* **Task description**
Show all lines below holding the string "header".

* **Material for the task**
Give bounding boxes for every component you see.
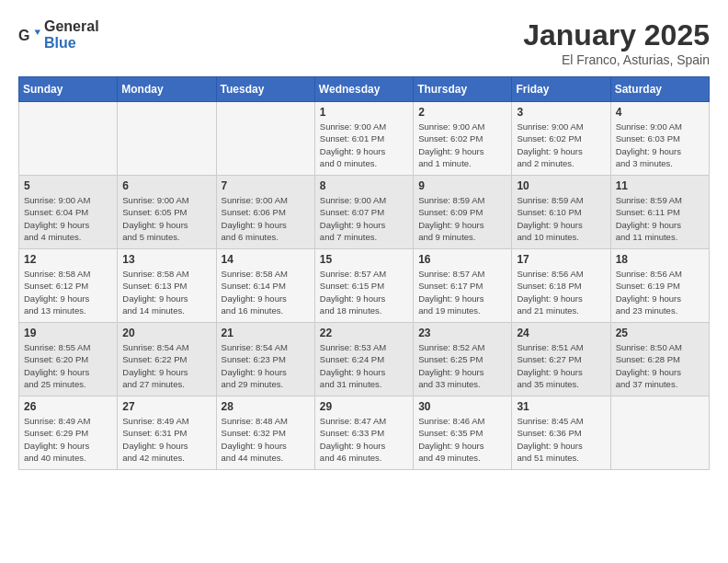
calendar-cell <box>610 396 709 470</box>
header-row: SundayMondayTuesdayWednesdayThursdayFrid… <box>19 77 710 102</box>
day-number: 8 <box>320 179 408 192</box>
calendar-week-row: 1Sunrise: 9:00 AM Sunset: 6:01 PM Daylig… <box>19 102 710 176</box>
calendar-header: SundayMondayTuesdayWednesdayThursdayFrid… <box>19 77 710 102</box>
day-info: Sunrise: 8:51 AM Sunset: 6:27 PM Dayligh… <box>517 341 605 390</box>
logo: G General Blue <box>18 18 99 51</box>
calendar-cell: 18Sunrise: 8:56 AM Sunset: 6:19 PM Dayli… <box>610 249 709 323</box>
day-info: Sunrise: 9:00 AM Sunset: 6:02 PM Dayligh… <box>418 121 506 169</box>
day-info: Sunrise: 8:58 AM Sunset: 6:13 PM Dayligh… <box>122 268 210 316</box>
svg-text:G: G <box>18 27 29 42</box>
calendar-cell <box>216 102 314 176</box>
calendar-cell: 6Sunrise: 9:00 AM Sunset: 6:05 PM Daylig… <box>118 176 216 249</box>
weekday-header: Friday <box>512 77 610 102</box>
day-number: 26 <box>24 400 112 413</box>
day-info: Sunrise: 8:53 AM Sunset: 6:24 PM Dayligh… <box>320 341 408 390</box>
logo-text: General Blue <box>44 18 99 51</box>
calendar-cell: 2Sunrise: 9:00 AM Sunset: 6:02 PM Daylig… <box>414 102 512 176</box>
day-number: 12 <box>24 253 112 266</box>
day-number: 13 <box>122 253 210 266</box>
calendar-cell: 8Sunrise: 9:00 AM Sunset: 6:07 PM Daylig… <box>314 176 413 249</box>
day-number: 10 <box>517 179 605 192</box>
calendar-cell: 4Sunrise: 9:00 AM Sunset: 6:03 PM Daylig… <box>610 102 709 176</box>
day-info: Sunrise: 8:52 AM Sunset: 6:25 PM Dayligh… <box>418 341 506 390</box>
day-info: Sunrise: 9:00 AM Sunset: 6:05 PM Dayligh… <box>122 194 210 243</box>
calendar-cell: 20Sunrise: 8:54 AM Sunset: 6:22 PM Dayli… <box>118 323 216 396</box>
day-info: Sunrise: 8:57 AM Sunset: 6:17 PM Dayligh… <box>418 268 506 316</box>
calendar-table: SundayMondayTuesdayWednesdayThursdayFrid… <box>18 76 710 470</box>
calendar-cell: 10Sunrise: 8:59 AM Sunset: 6:10 PM Dayli… <box>512 176 610 249</box>
weekday-header: Wednesday <box>314 77 413 102</box>
calendar-week-row: 26Sunrise: 8:49 AM Sunset: 6:29 PM Dayli… <box>19 396 710 470</box>
day-number: 6 <box>122 179 210 192</box>
calendar-cell: 19Sunrise: 8:55 AM Sunset: 6:20 PM Dayli… <box>19 323 118 396</box>
day-number: 14 <box>222 253 310 266</box>
day-number: 25 <box>616 327 704 339</box>
calendar-week-row: 12Sunrise: 8:58 AM Sunset: 6:12 PM Dayli… <box>19 249 710 323</box>
calendar-cell: 27Sunrise: 8:49 AM Sunset: 6:31 PM Dayli… <box>118 396 216 470</box>
day-number: 4 <box>616 106 704 119</box>
day-info: Sunrise: 8:58 AM Sunset: 6:12 PM Dayligh… <box>24 268 112 316</box>
day-number: 2 <box>418 106 506 119</box>
calendar-cell: 1Sunrise: 9:00 AM Sunset: 6:01 PM Daylig… <box>314 102 413 176</box>
day-info: Sunrise: 8:47 AM Sunset: 6:33 PM Dayligh… <box>320 415 408 464</box>
day-info: Sunrise: 9:00 AM Sunset: 6:06 PM Dayligh… <box>222 194 310 243</box>
calendar-week-row: 5Sunrise: 9:00 AM Sunset: 6:04 PM Daylig… <box>19 176 710 249</box>
day-number: 5 <box>24 179 112 192</box>
day-number: 28 <box>222 400 310 413</box>
month-title: January 2025 <box>523 18 710 52</box>
day-info: Sunrise: 8:45 AM Sunset: 6:36 PM Dayligh… <box>517 415 605 464</box>
title-section: January 2025 El Franco, Asturias, Spain <box>523 18 710 67</box>
day-info: Sunrise: 9:00 AM Sunset: 6:02 PM Dayligh… <box>517 121 605 169</box>
calendar-cell: 12Sunrise: 8:58 AM Sunset: 6:12 PM Dayli… <box>19 249 118 323</box>
weekday-header: Tuesday <box>216 77 314 102</box>
day-number: 9 <box>418 179 506 192</box>
calendar-cell: 9Sunrise: 8:59 AM Sunset: 6:09 PM Daylig… <box>414 176 512 249</box>
day-info: Sunrise: 8:54 AM Sunset: 6:23 PM Dayligh… <box>222 341 310 390</box>
day-number: 16 <box>418 253 506 266</box>
logo-blue: Blue <box>44 35 99 52</box>
day-info: Sunrise: 8:59 AM Sunset: 6:11 PM Dayligh… <box>616 194 704 243</box>
day-number: 20 <box>122 327 210 339</box>
day-number: 1 <box>320 106 408 119</box>
day-info: Sunrise: 8:49 AM Sunset: 6:29 PM Dayligh… <box>24 415 112 464</box>
day-info: Sunrise: 8:55 AM Sunset: 6:20 PM Dayligh… <box>24 341 112 390</box>
logo-icon: G <box>18 24 40 46</box>
logo-general: General <box>44 18 99 35</box>
day-number: 27 <box>122 400 210 413</box>
calendar-cell: 7Sunrise: 9:00 AM Sunset: 6:06 PM Daylig… <box>216 176 314 249</box>
day-number: 31 <box>517 400 605 413</box>
page-header: G General Blue January 2025 El Franco, A… <box>18 18 710 67</box>
calendar-cell: 5Sunrise: 9:00 AM Sunset: 6:04 PM Daylig… <box>19 176 118 249</box>
day-number: 17 <box>517 253 605 266</box>
calendar-cell: 15Sunrise: 8:57 AM Sunset: 6:15 PM Dayli… <box>314 249 413 323</box>
day-info: Sunrise: 9:00 AM Sunset: 6:03 PM Dayligh… <box>616 121 704 169</box>
day-info: Sunrise: 9:00 AM Sunset: 6:04 PM Dayligh… <box>24 194 112 243</box>
day-info: Sunrise: 8:59 AM Sunset: 6:10 PM Dayligh… <box>517 194 605 243</box>
day-number: 30 <box>418 400 506 413</box>
day-info: Sunrise: 8:54 AM Sunset: 6:22 PM Dayligh… <box>122 341 210 390</box>
calendar-cell: 26Sunrise: 8:49 AM Sunset: 6:29 PM Dayli… <box>19 396 118 470</box>
location: El Franco, Asturias, Spain <box>523 52 710 67</box>
calendar-cell: 25Sunrise: 8:50 AM Sunset: 6:28 PM Dayli… <box>610 323 709 396</box>
svg-marker-1 <box>35 29 40 35</box>
day-info: Sunrise: 8:46 AM Sunset: 6:35 PM Dayligh… <box>418 415 506 464</box>
calendar-cell: 28Sunrise: 8:48 AM Sunset: 6:32 PM Dayli… <box>216 396 314 470</box>
calendar-cell: 13Sunrise: 8:58 AM Sunset: 6:13 PM Dayli… <box>118 249 216 323</box>
calendar-cell <box>118 102 216 176</box>
calendar-week-row: 19Sunrise: 8:55 AM Sunset: 6:20 PM Dayli… <box>19 323 710 396</box>
day-number: 18 <box>616 253 704 266</box>
calendar-cell: 17Sunrise: 8:56 AM Sunset: 6:18 PM Dayli… <box>512 249 610 323</box>
calendar-cell: 29Sunrise: 8:47 AM Sunset: 6:33 PM Dayli… <box>314 396 413 470</box>
day-number: 29 <box>320 400 408 413</box>
calendar-cell: 16Sunrise: 8:57 AM Sunset: 6:17 PM Dayli… <box>414 249 512 323</box>
weekday-header: Saturday <box>610 77 709 102</box>
day-number: 23 <box>418 327 506 339</box>
day-number: 15 <box>320 253 408 266</box>
calendar-cell: 3Sunrise: 9:00 AM Sunset: 6:02 PM Daylig… <box>512 102 610 176</box>
day-number: 22 <box>320 327 408 339</box>
day-info: Sunrise: 8:56 AM Sunset: 6:18 PM Dayligh… <box>517 268 605 316</box>
weekday-header: Monday <box>118 77 216 102</box>
calendar-cell: 21Sunrise: 8:54 AM Sunset: 6:23 PM Dayli… <box>216 323 314 396</box>
day-number: 21 <box>222 327 310 339</box>
weekday-header: Thursday <box>414 77 512 102</box>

* **Output**
header-row: SundayMondayTuesdayWednesdayThursdayFrid… <box>19 77 710 102</box>
calendar-header: SundayMondayTuesdayWednesdayThursdayFrid… <box>19 77 710 102</box>
weekday-header: Friday <box>512 77 610 102</box>
weekday-header: Wednesday <box>314 77 413 102</box>
weekday-header: Tuesday <box>216 77 314 102</box>
page-header: G General Blue January 2025 El Franco, A… <box>18 18 710 67</box>
weekday-header: Saturday <box>610 77 709 102</box>
weekday-header: Monday <box>118 77 216 102</box>
weekday-header: Thursday <box>414 77 512 102</box>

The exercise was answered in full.